De ce point de vue, le magnat de l’immobilier s’est donné un peu d’air alors que les tensions avec le camp républicain auraient sans doute atteint des sommets en cas de nouvelle contre-performance. Mais avant même que puisse être mesurée l’ampleur de la déflagration causée par la diffusion de la vidéo, les deux semaines au cours desquelles il s’est enferré dans les polémiques ont creusé dans les intentions de vote un retard qui risque d’être difficile à combler. D’autant que l’agressivité déployée dimanche soir, si elle a probablement revigoré sa base, l’empêche sans doute de conquérir les voix indécises qui sont en train de migrer vers la démocrate.

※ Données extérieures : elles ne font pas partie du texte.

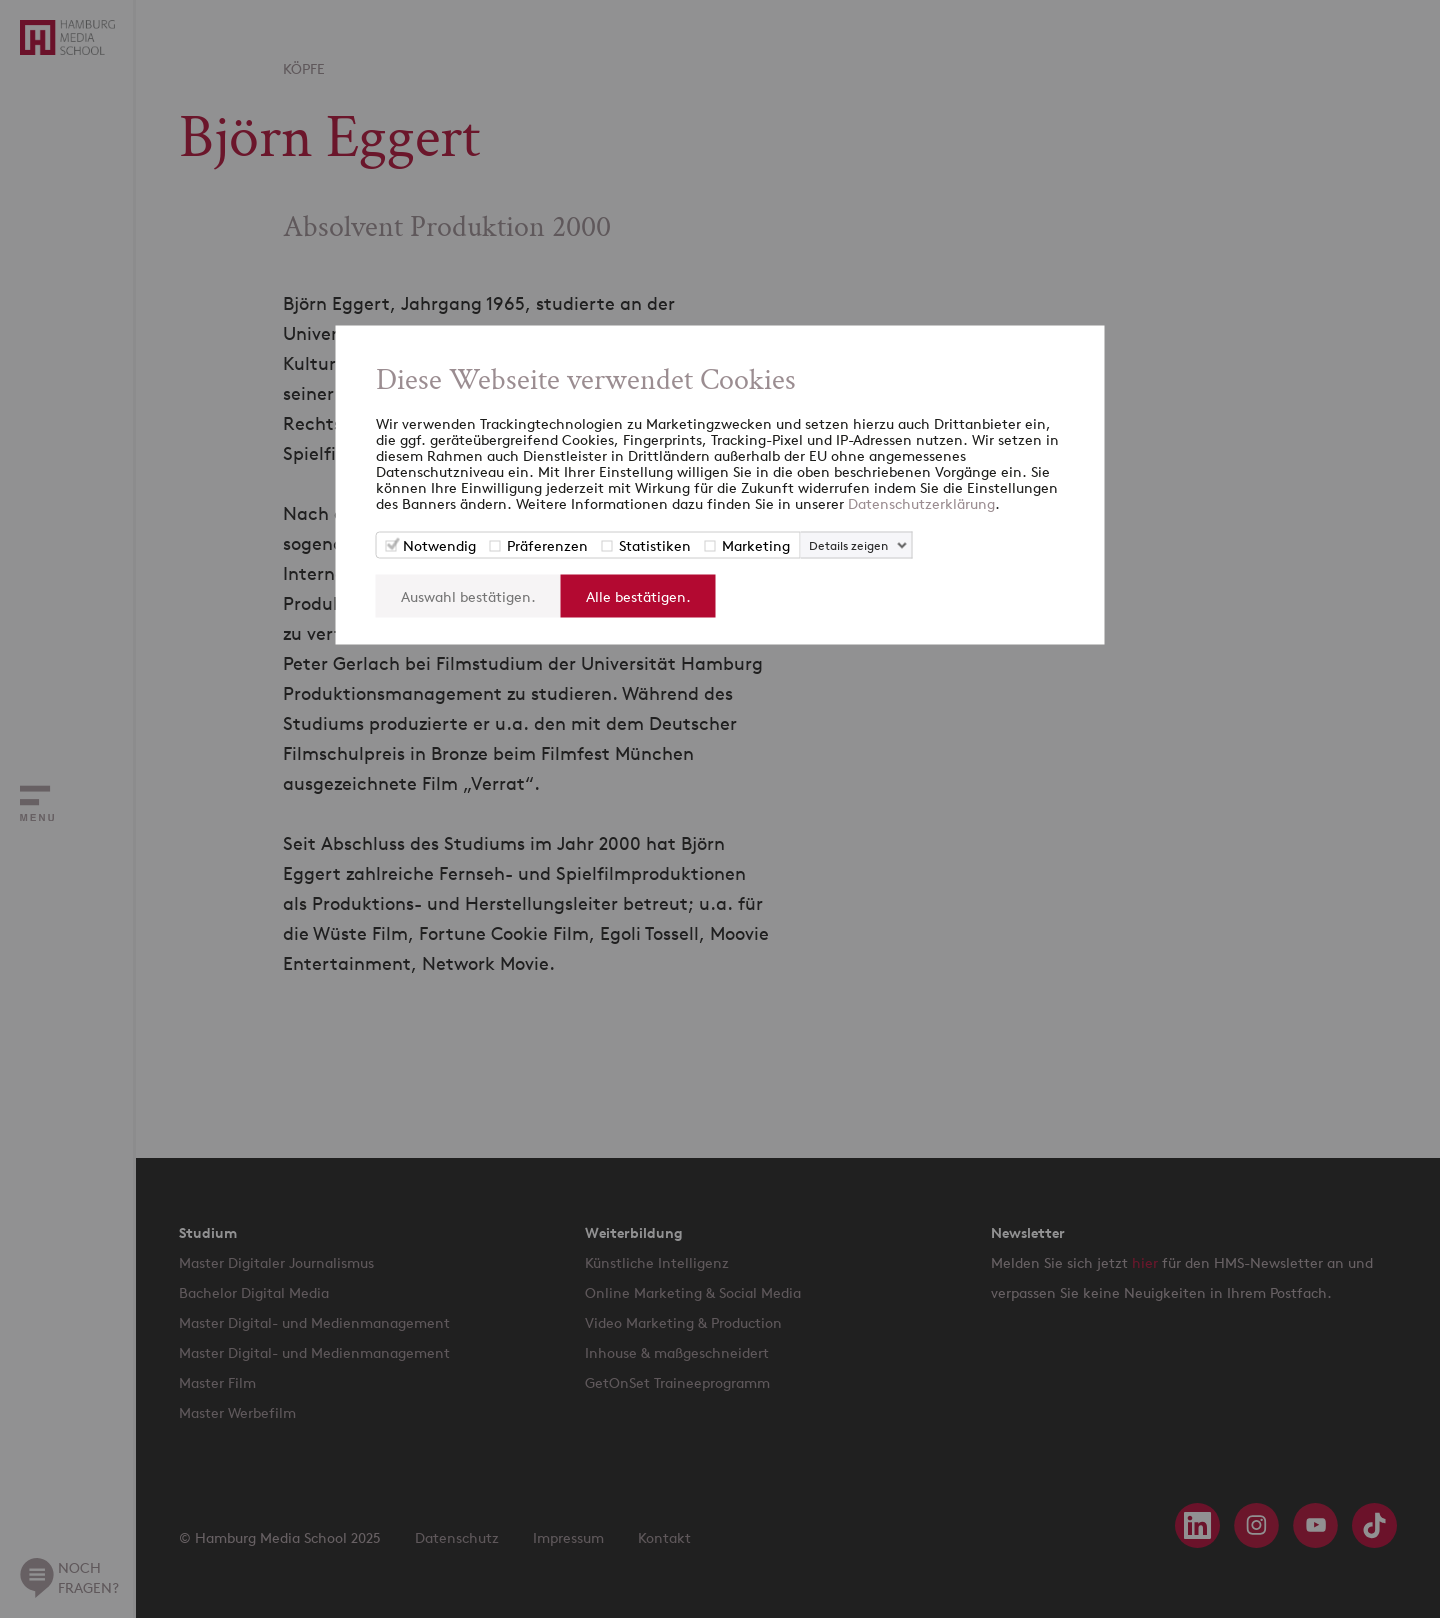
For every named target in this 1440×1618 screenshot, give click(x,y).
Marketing (756, 545)
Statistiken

Les attaques répétées n’ont pas permis en outre au public d’en savoir plus sur les idées du candidat républicain. Au détour de questions concernant la Syrie, M. Trump s’est même risqué à contredire les propos de son colistier, Mike Pence, qui avait estimé lors du débat des candidats à la vice-présidence, le 4 octobre, que les Etats-Unis devraient envisager des frappes contre le régime de Bachar Al-Assad.

« Je n’en ai pas parlé avec lui, je ne suis pas d’accord », a-t-il coupé. Resté à ses côtés dans la bourrasque, le gouverneur d’Indiana a dû apprécier.